A Quick Race for The Gold At Quicksilver Pro-Am

By Biz Eischen

Brandi, Laurel , and Raj
Copyright Carl Rossi

Reprinted with permission from www.EquiSearch.com

SAN JOSE , CA., 2003--There's no better way to separate the Pros from the Ams than the first three quarters of a mile in the annual Quicksilver Pro-Am Ride and Tie held at Almaden Quicksilver Park in San Jose , California . Cardiac Hill, a gnarly 800-foot climb, confronts competitors at the starting line and quickly weeds out the seasoned 100-milers from the weekend warriors as the runners ascend. If by chance there's any doubt of who's in winning shape after the first 5-mile loop, runners get to climb Cardiac Hill for a dreaded second time as they start the second loop of the 23-mile running and riding endurance event.

Proving once again that practice, experience, and hillwork pay off in the long (hilly) run, Ride and Tie veterans Tom Johnson and Mary Tiscornia on Albi handily won the Quicksilver Ride and Tie in 2 hours, 30 minutes, beating the second place team by 11 minutes. Albi, logging highest scores on two rigorous 12-point vet checks, was awarded best-conditioned horse.

Johnson and Tiscornia are experts in Ride and Tie, whether they team together or with an amateur. They know when to ride, when to tie and just how far they can push their horse to consistently win. At the 2002 World Championships in Truckee , CA , Johnson's Pro-Am team took third place overall and their mount, Zar Za Fire, was awarded best conditioned. Right behind Johnson at Truckee was Tiscornia, who finished fifth overall on Albi.

At Quicksilver, Johnson and Tiscornia applied basic textbook business strategy to win. Stay well ahead of the next two gold contenders and let them battle it out to the end.

The second place team of Pros John Osterweis (overall winner of the 2002 Quicksilver event) and Mark Richtman on Victor, finished just seconds ahead of the winning Pro-Am team of Laurie Wilson and Carrie Barrett on Cougar's Clown; both with a time of 2 hours, 41 minutes. This was Wilson 's ninth Quicksilver event and her fourth win in the Pro-Am category. Wilson, new mom and savvy competitor, is notorious for teaming with a first-time Ride and Tie partner and then winning the race.

Speed and strategy of the humans in a Ride and Tie is crucial, yet it's the mental and physical states of the horse which ultimately determine the outcome of a race. A horse who has a long history of endurance rides, best-conditioned awards, and race wins is a horse who knows how to pace himself, keep hydrated, stay sound, and excel to win.

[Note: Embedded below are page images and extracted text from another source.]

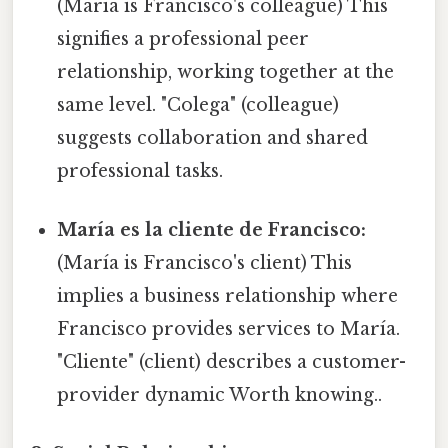
(María is Francisco's colleague) This
signifies a professional peer
relationship, working together at the
same level. "Colega" (colleague)
suggests collaboration and shared
professional tasks.
María es la cliente de Francisco:
(María is Francisco's client) This
implies a business relationship where
Francisco provides services to María.
"Cliente" (client) describes a customer-
provider dynamic Worth knowing..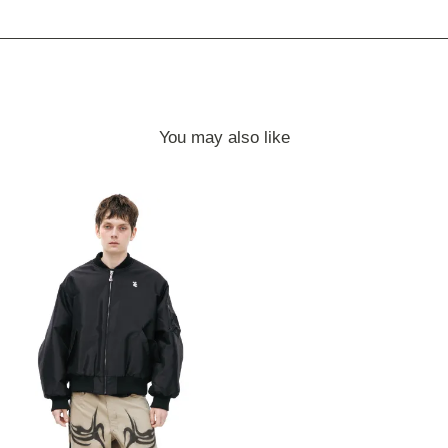
You may also like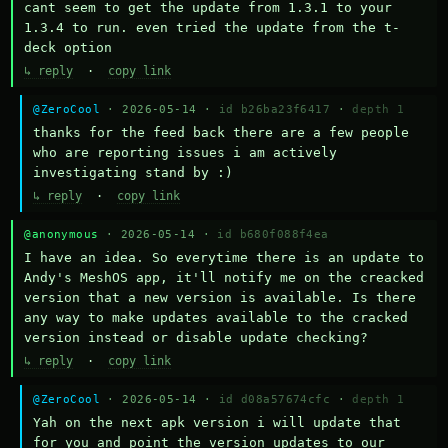
cant seem to get the update from 1.3.1 to your 
1.3.4 to run. even tried the update from the t-
deck option
↳ reply
·
copy link
@ZeroCool
· 2026-05-14 ·
id b26ba23f6417
·
depth 1
thanks for the feed back there are a few people 
who are reporting issues i am actively 
investigating stand by :)
↳ reply
·
copy link
@anonymous
· 2026-05-14 ·
id b680f088f4ea
I have an idea. So everytime there is an update to 
Andy's MeshOS app, it'll notify me on the creacked 
version that a new version is available. Is there 
any way to make updates available to the cracked 
version instead or disable update checking?
↳ reply
·
copy link
@ZeroCool
· 2026-05-14 ·
id d08a57674cfc
·
depth 1
Yah on the next apk version i will update that 
for you and point the version updates to our 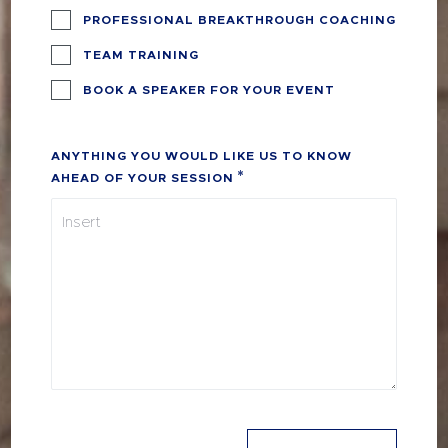
PROFESSIONAL BREAKTHROUGH COACHING
TEAM TRAINING
BOOK A SPEAKER FOR YOUR EVENT
ANYTHING YOU WOULD LIKE US TO KNOW
AHEAD OF YOUR SESSION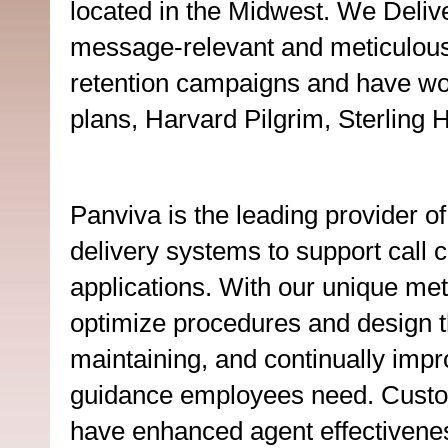
located in the Midwest. We Delive
message-relevant and meticulousl
retention campaigns and have wor
plans, Harvard Pilgrim, Sterling 
Panviva is the leading provider o
delivery systems to support call 
applications. With our unique me
optimize procedures and design the
maintaining, and continually impr
guidance employees need. Custo
have enhanced agent effectivenes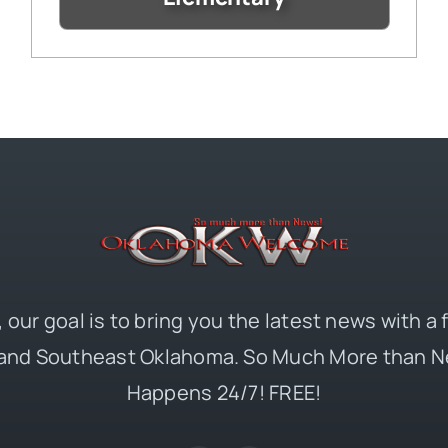
 our goal is to bring you the latest news with a
and Southeast Oklahoma. So Much More than N
Happens 24/7! FREE!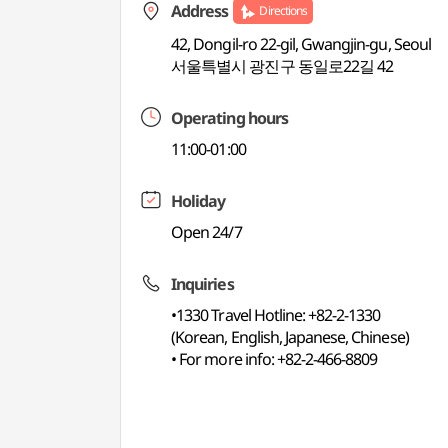
Address
Directions
42, Dongil-ro 22-gil, Gwangjin-gu, Seoul
서울특별시 광진구 동일로22길 42
Operating hours
11:00-01:00
Holiday
Open 24/7
Inquiries
•1330 Travel Hotline: +82-2-1330
(Korean, English, Japanese, Chinese)
• For more info: +82-2-466-8809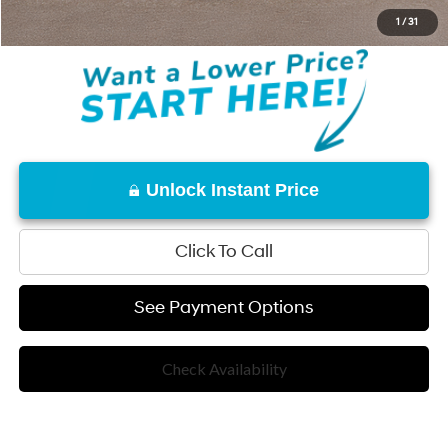
Disclaimers
1
/
31
Unlock Instant Price
Click To Call
See Payment Options
Check Availability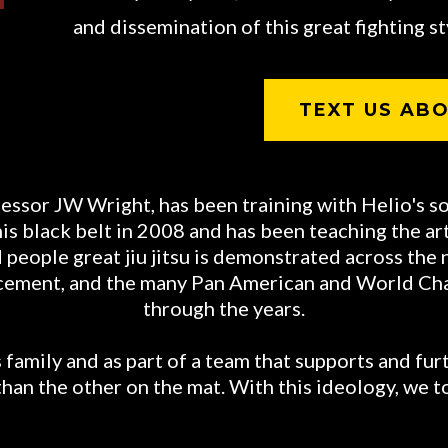
and dissemination of this great fighting sty
TEXT US ABO
essor JW Wright, has been training with Helio's s
 black belt in 2008 and has been teaching the art o
people great jiu jitsu is demonstrated across the 
orcement, and the many Pan American and World C
through the years.
family and as part of a team that supports and furt
than the other on the mat. With this ideology, we t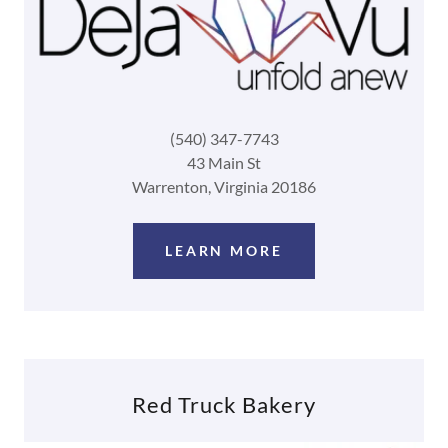
(540) 347-7743
43 Main St
Warrenton, Virginia 20186
LEARN MORE
Red Truck Bakery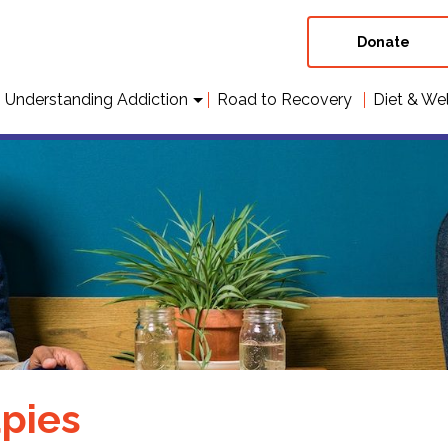
Donate
Understanding Addiction
Road to Recovery
Diet & We
pies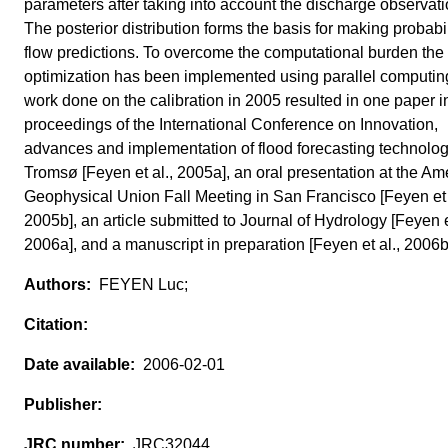
parameters after taking into account the discharge observati
The posterior distribution forms the basis for making probabil
flow predictions. To overcome the computational burden the
optimization has been implemented using parallel computin
work done on the calibration in 2005 resulted in one paper i
proceedings of the International Conference on Innovation,
advances and implementation of flood forecasting technolog
Tromsø [Feyen et al., 2005a], an oral presentation at the Am
Geophysical Union Fall Meeting in San Francisco [Feyen et 
2005b], an article submitted to Journal of Hydrology [Feyen et
2006a], and a manuscript in preparation [Feyen et al., 2006b
FEYEN Luc;
2006-02-01
JRC32044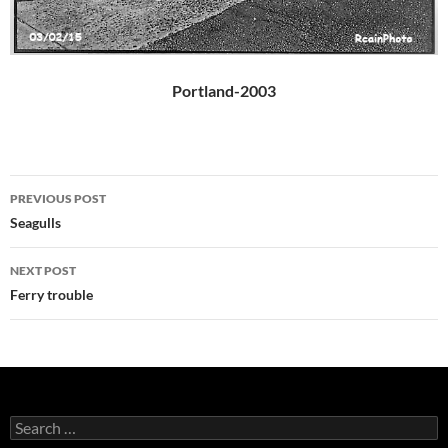
Portland-2003
Post
PREVIOUS POST
navigation
Seagulls
NEXT POST
Ferry trouble
Search
for: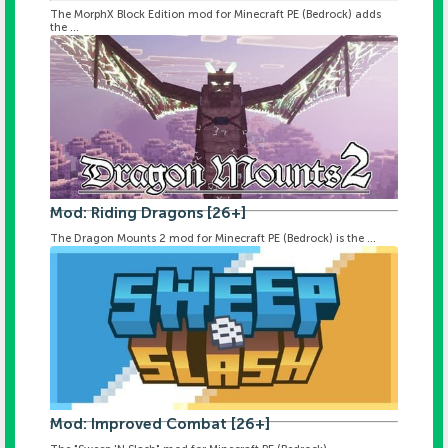
The MorphX Block Edition mod for Minecraft PE (Bedrock) adds
the ...
Mod: Riding Dragons [26+]
The Dragon Mounts 2 mod for Minecraft PE (Bedrock) is the ...
Mod: Improved Combat [26+]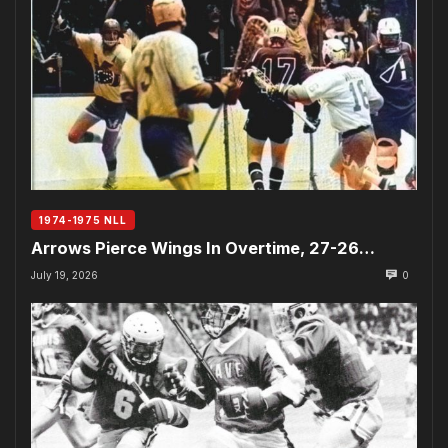
1974-1975 NLL
Arrows Pierce Wings In Overtime, 27-26…
July 19, 2026
0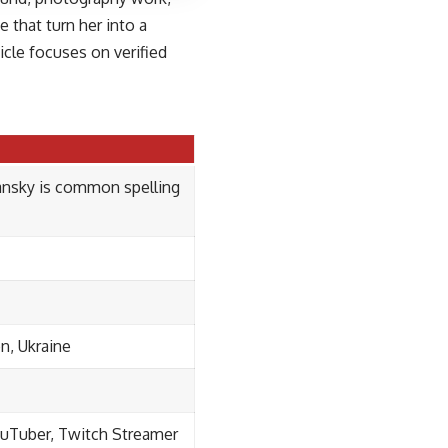
e that turn her into a
cle focuses on verified
ansky is common spelling
on, Ukraine
ouTuber, Twitch Streamer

Third place finisher, Cougar's Clown, is a perfect example of a proven athlete. Hidden behind his name and friendly Paint coloring, Cougar's Clown is a very serious stealth endurance competitor. Having logged over 2,000 miles in 40 sanctioned endurance competitions since 1991, Clown consistently out-paces and out-performs the rest of the pack and quite often takes home the coveted best-conditioned award.

Several other notable finishers of the Quicksilver event span the young to the venerable. Caylin Trocha, who celebrated her seventh birthday the day of the event, and her veteran Ride and Tie Dad, Bob Trocha, ran and rode their horse KB to a sweeping victory over the grueling 5-mile loop short course. This was Caylin's second Ride and Tie and based on her huge smile, it looks like she's hooked.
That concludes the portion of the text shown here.